From: Simon Jeons <simon.jeons@gmail.com>
To: Johannes Weiner <hannes@cmpxchg.org>
Cc: Andrew Morton <akpm@linux-foundation.org>,
Rusty Russell <rusty@rustcorp.com.au>,
LKML <linux-kernel@vger.kernel.org>,
Nick Piggin <npiggin@suse.de>,
Stewart Smith <stewart@flamingspork.com>,
linux-mm@kvack.org, linux-arch@vger.kernel.org
Subject: Re: [patch 1/2] mm: fincore()
Date: Tue, 19 Feb 2013 18:25:31 +0800 [thread overview]
Message-ID: <5123531B.8090301@gmail.com> (raw)

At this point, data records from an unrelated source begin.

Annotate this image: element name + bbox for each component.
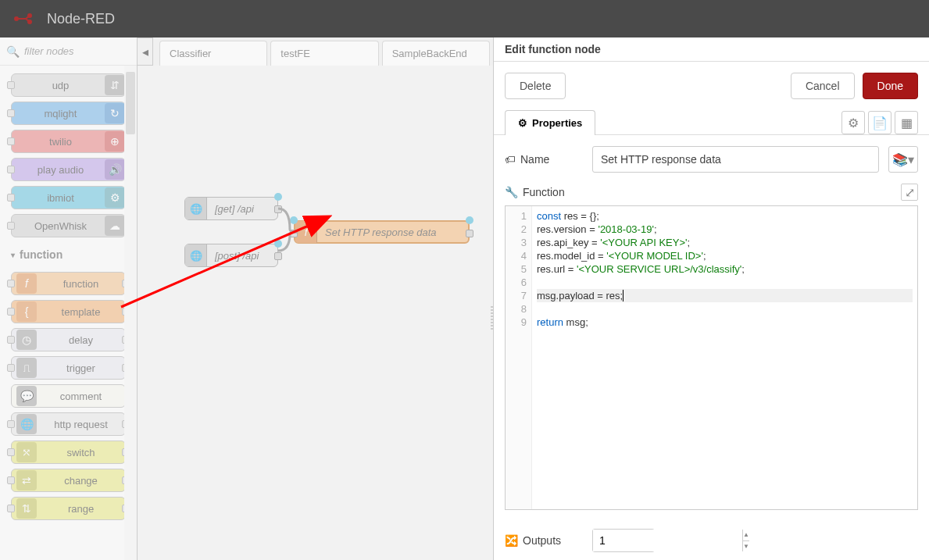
palette-node-twilio[interactable]: twilio⊕ <box>11 130 126 153</box>
line-gutter: 123456789 <box>506 206 532 509</box>
refresh-icon: ↻ <box>105 103 125 123</box>
node-function-selected[interactable]: f Set HTTP response data <box>294 220 470 244</box>
outputs-input[interactable] <box>593 530 742 551</box>
app-title: Node-RED <box>47 11 115 27</box>
spinner-up[interactable]: ▲ <box>743 530 749 541</box>
gear-icon: ⚙ <box>105 187 125 208</box>
appearance-button[interactable]: ▦ <box>895 111 918 134</box>
cloud-icon: ☁ <box>105 216 125 236</box>
filter-input[interactable] <box>24 45 130 57</box>
name-label: 🏷Name <box>505 153 583 166</box>
palette-node-mqlight[interactable]: mqlight↻ <box>11 102 126 125</box>
function-icon: f <box>16 273 37 294</box>
pulse-icon: ⎍ <box>16 358 37 378</box>
gear-icon: ⚙ <box>848 116 859 130</box>
wrench-icon: 🔧 <box>505 186 518 198</box>
name-type-button[interactable]: 📚▾ <box>888 146 918 173</box>
range-icon: ⇅ <box>16 498 37 519</box>
twilio-icon: ⊕ <box>105 131 125 152</box>
docs-button[interactable]: 📄 <box>868 111 891 134</box>
done-button[interactable]: Done <box>863 73 918 99</box>
tab-properties[interactable]: ⚙ Properties <box>505 110 595 135</box>
palette-node-openwhisk[interactable]: OpenWhisk☁ <box>11 214 126 237</box>
palette-node-playaudio[interactable]: play audio🔊 <box>11 158 126 181</box>
edit-panel: Edit function node Delete Cancel Done ⚙ … <box>493 37 929 560</box>
switch-icon: ⤲ <box>16 442 37 462</box>
palette-node-template[interactable]: {template <box>11 300 126 323</box>
function-label: 🔧Function <box>505 186 583 198</box>
app-logo <box>13 11 38 27</box>
template-icon: { <box>16 301 37 322</box>
name-input[interactable] <box>592 146 879 173</box>
speaker-icon: 🔊 <box>105 159 125 180</box>
palette-node-udp[interactable]: udp⇵ <box>11 73 126 97</box>
panel-resize-handle[interactable] <box>489 75 495 560</box>
palette-node-switch[interactable]: ⤲switch <box>11 441 126 464</box>
clock-icon: ◷ <box>16 330 37 350</box>
app-header: Node-RED <box>0 0 929 37</box>
change-icon: ⇄ <box>16 470 37 490</box>
palette-node-delay[interactable]: ◷delay <box>11 328 126 351</box>
code-editor[interactable]: 123456789 const res = {};res.version = '… <box>505 205 918 510</box>
category-function[interactable]: ▾function <box>3 242 134 267</box>
expand-editor-button[interactable]: ⤢ <box>901 184 918 201</box>
flow-canvas[interactable]: Classifier testFE SampleBackEnd 🌐 [get] … <box>138 37 493 560</box>
globe-icon: 🌐 <box>16 414 37 434</box>
palette-node-function[interactable]: ffunction <box>11 272 126 295</box>
delete-button[interactable]: Delete <box>505 73 566 99</box>
palette-toggle[interactable]: ◂ <box>138 37 153 66</box>
layers-icon: ▦ <box>901 116 913 130</box>
globe-icon: 🌐 <box>185 198 207 219</box>
palette-sidebar: 🔍 udp⇵ mqlight↻ twilio⊕ play audio🔊 ibmi… <box>0 37 138 560</box>
spinner-down[interactable]: ▼ <box>743 541 749 552</box>
file-icon: 📄 <box>872 116 888 130</box>
code-body[interactable]: const res = {};res.version = '2018-03-19… <box>532 206 917 509</box>
palette-node-change[interactable]: ⇄change <box>11 469 126 492</box>
palette-node-ibmiot[interactable]: ibmiot⚙ <box>11 186 126 209</box>
palette-filter: 🔍 <box>0 37 137 66</box>
tab-testfe[interactable]: testFE <box>270 41 378 66</box>
flow-tabs: Classifier testFE SampleBackEnd <box>138 37 493 66</box>
palette-node-httprequest[interactable]: 🌐http request <box>11 412 126 436</box>
svg-rect-1 <box>16 18 26 20</box>
tag-icon: 🏷 <box>505 153 516 166</box>
settings-button[interactable]: ⚙ <box>841 111 865 134</box>
book-icon: 📚▾ <box>892 152 914 167</box>
palette-node-trigger[interactable]: ⎍trigger <box>11 356 126 380</box>
chevron-down-icon: ▾ <box>11 251 15 259</box>
cancel-button[interactable]: Cancel <box>791 73 855 99</box>
expand-icon: ⤢ <box>905 185 915 200</box>
palette-scrollbar[interactable] <box>124 66 137 560</box>
tab-samplebackend[interactable]: SampleBackEnd <box>382 41 490 66</box>
edit-panel-title: Edit function node <box>494 37 929 62</box>
bridge-icon: ⇵ <box>105 75 125 95</box>
node-http-post[interactable]: 🌐 [post] /api <box>184 244 278 267</box>
palette-node-comment[interactable]: 💬comment <box>11 384 126 408</box>
outputs-spinner[interactable]: ▲▼ <box>592 529 655 552</box>
shuffle-icon: 🔀 <box>505 534 518 547</box>
function-icon: f <box>295 221 317 243</box>
tab-classifier[interactable]: Classifier <box>159 41 267 66</box>
outputs-label: 🔀Outputs <box>505 534 583 547</box>
gear-icon: ⚙ <box>518 117 527 129</box>
comment-icon: 💬 <box>16 386 37 406</box>
globe-icon: 🌐 <box>185 244 207 266</box>
palette-node-range[interactable]: ⇅range <box>11 497 126 520</box>
node-http-get[interactable]: 🌐 [get] /api <box>184 197 278 220</box>
search-icon: 🔍 <box>6 45 20 58</box>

In-Reply-To: <20130215063450.GA24047@cmpxchg.org>
Hi Johannes,
On 02/15/2013 02:34 PM, Johannes Weiner wrote:
> On Mon, Feb 11, 2013 at 02:12:39PM -0800, Andrew Morton wrote:
>> Also, having to mmap the file to be able to query pagecache state is a
>> hack. Whatever happened to the fincore() patch?
> I don't know, but how about this one:
>
> ---
> From: Johannes Weiner <hannes@cmpxchg.org>
> Subject: [patch 1/2] mm: fincore()
>
> Provide a syscall to determine whether a given file's pages are cached
> in memory. This is more elegant than mmapping the file for the sole
> purpose of using mincore(), and also works on NOMMU.
Who is the user of mincore()/fincore()? In which scenario user processes
need to know their pages are resident in memory or not?
> Signed-off-by: Johannes Weiner <hannes@cmpxchg.org>
> ---
> include/linux/syscalls.h | 2 +
> mm/Makefile | 2 +-
> mm/fincore.c | 128 +++++++++++++++++++++++++++++++++++++++++++++++
> 3 files changed, 131 insertions(+), 1 deletion(-)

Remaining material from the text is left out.